● **DATASET CONTENT**:
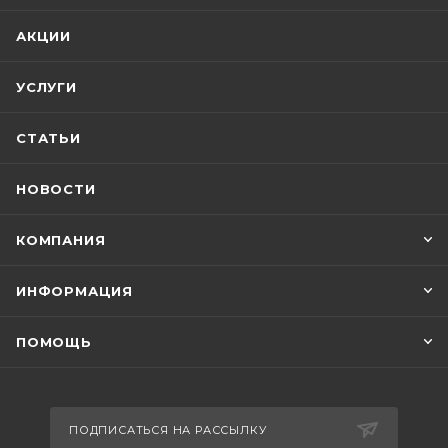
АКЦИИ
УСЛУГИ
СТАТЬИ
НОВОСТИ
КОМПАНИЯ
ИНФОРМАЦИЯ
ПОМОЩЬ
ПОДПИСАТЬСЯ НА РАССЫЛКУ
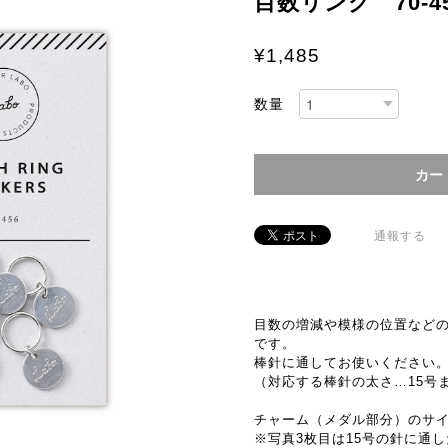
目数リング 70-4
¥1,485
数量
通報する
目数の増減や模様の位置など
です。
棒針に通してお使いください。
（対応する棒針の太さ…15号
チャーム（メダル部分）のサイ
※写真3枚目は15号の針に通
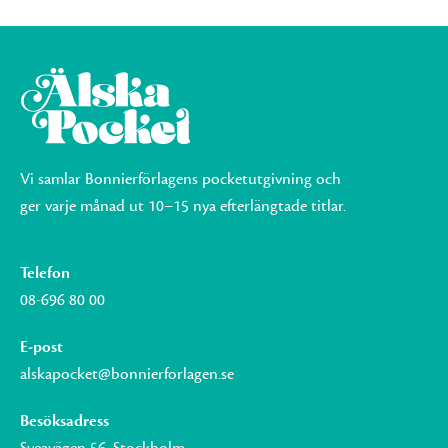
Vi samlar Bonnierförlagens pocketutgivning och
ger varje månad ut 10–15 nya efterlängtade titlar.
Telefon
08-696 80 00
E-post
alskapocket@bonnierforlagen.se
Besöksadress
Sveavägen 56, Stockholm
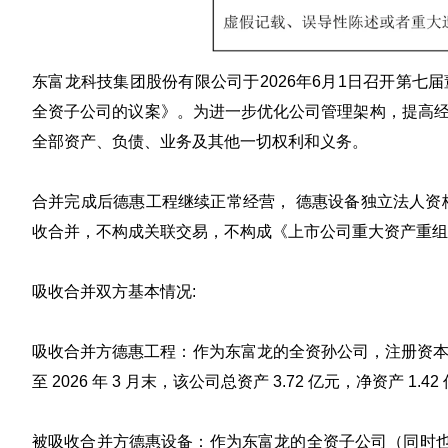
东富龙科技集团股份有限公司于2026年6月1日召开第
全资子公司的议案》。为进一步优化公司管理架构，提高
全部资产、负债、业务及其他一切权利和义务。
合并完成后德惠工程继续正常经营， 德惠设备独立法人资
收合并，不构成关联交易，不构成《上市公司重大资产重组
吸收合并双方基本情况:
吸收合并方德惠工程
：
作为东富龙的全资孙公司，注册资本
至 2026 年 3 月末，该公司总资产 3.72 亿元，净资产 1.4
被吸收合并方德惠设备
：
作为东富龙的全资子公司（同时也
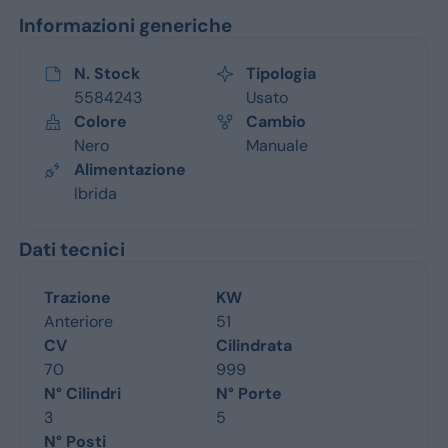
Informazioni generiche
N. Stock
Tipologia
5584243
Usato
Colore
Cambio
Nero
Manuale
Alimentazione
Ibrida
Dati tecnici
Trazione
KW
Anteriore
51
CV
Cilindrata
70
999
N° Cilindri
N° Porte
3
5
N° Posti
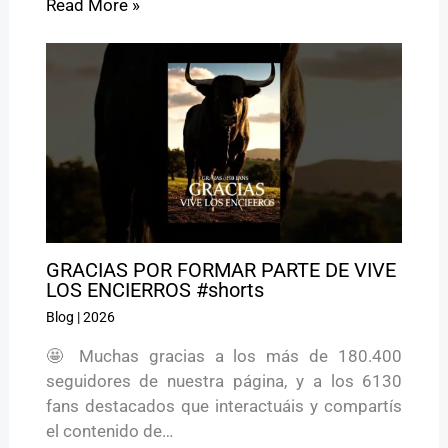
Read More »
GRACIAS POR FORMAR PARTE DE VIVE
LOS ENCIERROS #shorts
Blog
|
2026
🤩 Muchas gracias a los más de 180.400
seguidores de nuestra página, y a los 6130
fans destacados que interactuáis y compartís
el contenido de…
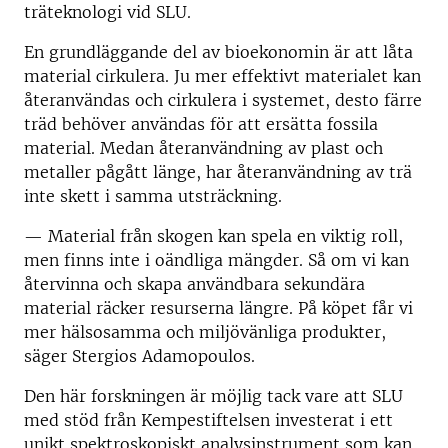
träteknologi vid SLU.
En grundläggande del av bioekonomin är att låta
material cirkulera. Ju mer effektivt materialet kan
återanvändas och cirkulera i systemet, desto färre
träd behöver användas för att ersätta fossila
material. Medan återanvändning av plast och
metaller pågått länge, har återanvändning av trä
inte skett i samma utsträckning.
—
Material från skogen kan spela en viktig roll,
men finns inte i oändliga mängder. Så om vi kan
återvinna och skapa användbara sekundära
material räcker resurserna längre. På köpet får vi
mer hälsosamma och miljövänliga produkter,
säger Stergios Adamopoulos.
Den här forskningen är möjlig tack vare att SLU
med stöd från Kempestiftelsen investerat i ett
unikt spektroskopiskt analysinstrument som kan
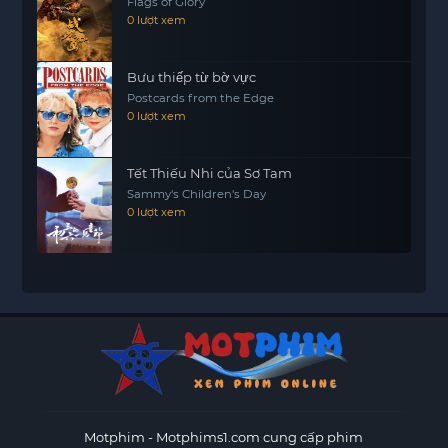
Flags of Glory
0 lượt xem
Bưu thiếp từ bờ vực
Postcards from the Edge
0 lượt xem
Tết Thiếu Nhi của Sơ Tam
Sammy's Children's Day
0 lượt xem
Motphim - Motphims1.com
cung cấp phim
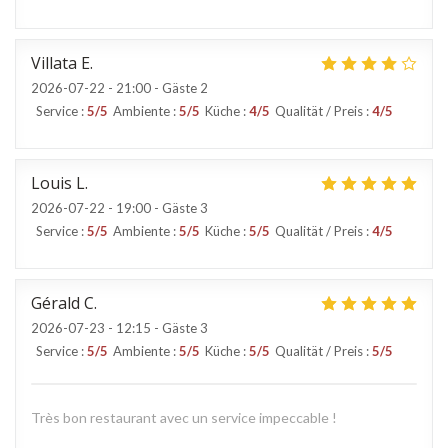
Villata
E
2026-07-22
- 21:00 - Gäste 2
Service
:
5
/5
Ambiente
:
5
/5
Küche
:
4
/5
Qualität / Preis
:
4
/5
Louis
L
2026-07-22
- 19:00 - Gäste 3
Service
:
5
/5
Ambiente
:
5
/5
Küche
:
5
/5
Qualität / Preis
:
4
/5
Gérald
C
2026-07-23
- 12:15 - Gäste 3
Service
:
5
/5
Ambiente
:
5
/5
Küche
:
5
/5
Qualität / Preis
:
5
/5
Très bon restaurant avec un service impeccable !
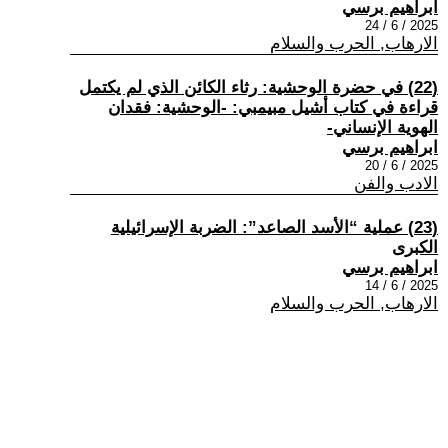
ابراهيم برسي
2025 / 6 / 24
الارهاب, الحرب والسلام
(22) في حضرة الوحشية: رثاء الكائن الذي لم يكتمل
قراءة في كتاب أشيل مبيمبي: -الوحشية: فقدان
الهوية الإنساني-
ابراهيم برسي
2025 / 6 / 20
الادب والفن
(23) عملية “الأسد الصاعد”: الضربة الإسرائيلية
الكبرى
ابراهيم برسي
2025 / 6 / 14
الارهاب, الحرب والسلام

● **WORK INSTRUCTION**: Write out each entry again exactly, and skip the pictures.

● **WRITTEN ANSWER**:
АКЦИИ
УСЛУГИ
СТАТЬИ
НОВОСТИ
КОМПАНИЯ
ИНФОРМАЦИЯ
ПОМОЩЬ
ПОДПИСАТЬСЯ НА РАССЫЛКУ
目数リング 70-4
¥1,485
数量
通報する
目数の増減や模様の位置など
です。
棒針に通してお使いください。
（対応する棒針の太さ…15号
チャーム（メダル部分）のサイ
※写真3枚目は15号の針に通
Vi samlar Bonnierförlagens pocketutgivning och
ger varje månad ut 10–15 nya efterlängtade titlar.
Telefon
08-696 80 00
E-post
alskapocket@bonnierforlagen.se
Besöksadress
Sveavägen 56, Stockholm
东富龙科技集团股份有限公司于2026年6月1日召开第
全资子公司的议案》。为进一步优化公司管理架构，提高
全部资产、负债、业务及其他一切权利和义务。
合并完成后德惠工程继续正常经营， 德惠设备独立法人资
收合并，不构成关联交易，不构成《上市公司重大资产重组
吸收合并双方基本情况:
吸收合并方德惠工程
：
作为东富龙的全资孙公司，注册资本
至 2026 年 3 月末，该公司总资产 3.72 亿元，净资产 1.4
被吸收合并方德惠设备
：
作为东富龙的全资子公司（同时也
Informazioni generiche
N. Stock
Tipologia
5584243
Usato
Colore
Cambio
Nero
Manuale
Alimentazione
Ibrida
Dati tecnici
Trazione
KW
Anteriore
51
CV
Cilindrata
70
999
N° Cilindri
N° Porte
3
5
N° Posti
Read More »
GRACIAS POR FORMAR PARTE DE VIVE
LOS ENCIERROS #shorts
Blog
|
2026
🤩 Muchas gracias a los más de 180.400
seguidores de nuestra página, y a los 6130
fans destacados que interactuáis y compartís
el contenido de…
träteknologi vid SLU.
En grundläggande del av bioekonomin är att låta
material cirkulera. Ju mer effektivt materialet kan
återanvändas och cirkulera i systemet, desto färre
träd behöver användas för att ersätta fossila
material. Medan återanvändning av plast och
metaller pågått länge, har återanvändning av trä
inte skett i samma utsträckning.
—
Material från skogen kan spela en viktig roll,
men finns inte i oändliga mängder. Så om vi kan
återvinna och skapa användbara sekundära
material räcker resurserna längre. På köpet får vi
mer hälsosamma och miljövänliga produkter,
säger Stergios Adamopoulos.
Den här forskningen är möjlig tack vare att SLU
med stöd från Kempestiftelsen investerat i ett
unikt spektroskopiskt analysinstrument som kan
Flags of Glory
0 lượt xem
Bưu thiếp từ bờ vực
Postcards from the Edge
0 lượt xem
Tết Thiếu Nhi của Sơ Tam
Sammy's Children's Day
0 lượt xem
Motphim - Motphims1.com
cung cấp phim
Villata
E
2026-07-22
- 21:00 - Gäste 2
Service
:
5
/5
Ambiente
:
5
/5
Küche
:
4
/5
Qualität / Preis
:
4
/5
Louis
L
2026-07-22
- 19:00 - Gäste 3
Service
:
5
/5
Ambiente
:
5
/5
Küche
:
5
/5
Qualität / Preis
:
4
/5
Gérald
C
2026-07-23
- 12:15 - Gäste 3
Service
:
5
/5
Ambiente
:
5
/5
Küche
:
5
/5
Qualität / Preis
:
5
/5
Très bon restaurant avec un service impeccable !
ابراهيم برسي
2025 / 6 / 24
الارهاب, الحرب والسلام
(22) في حضرة الوحشية: رثاء الكائن الذي لم يكتمل
قراءة في كتاب أشيل مبيمبي: -الوحشية: فقدان
الهوية الإنساني-
ابراهيم برسي
2025 / 6 / 20
الادب والفن
(23) عملية “الأسد الصاعد”: الضربة الإسرائيلية
الكبرى
ابراهيم برسي
2025 / 6 / 14
الارهاب, الحرب والسلام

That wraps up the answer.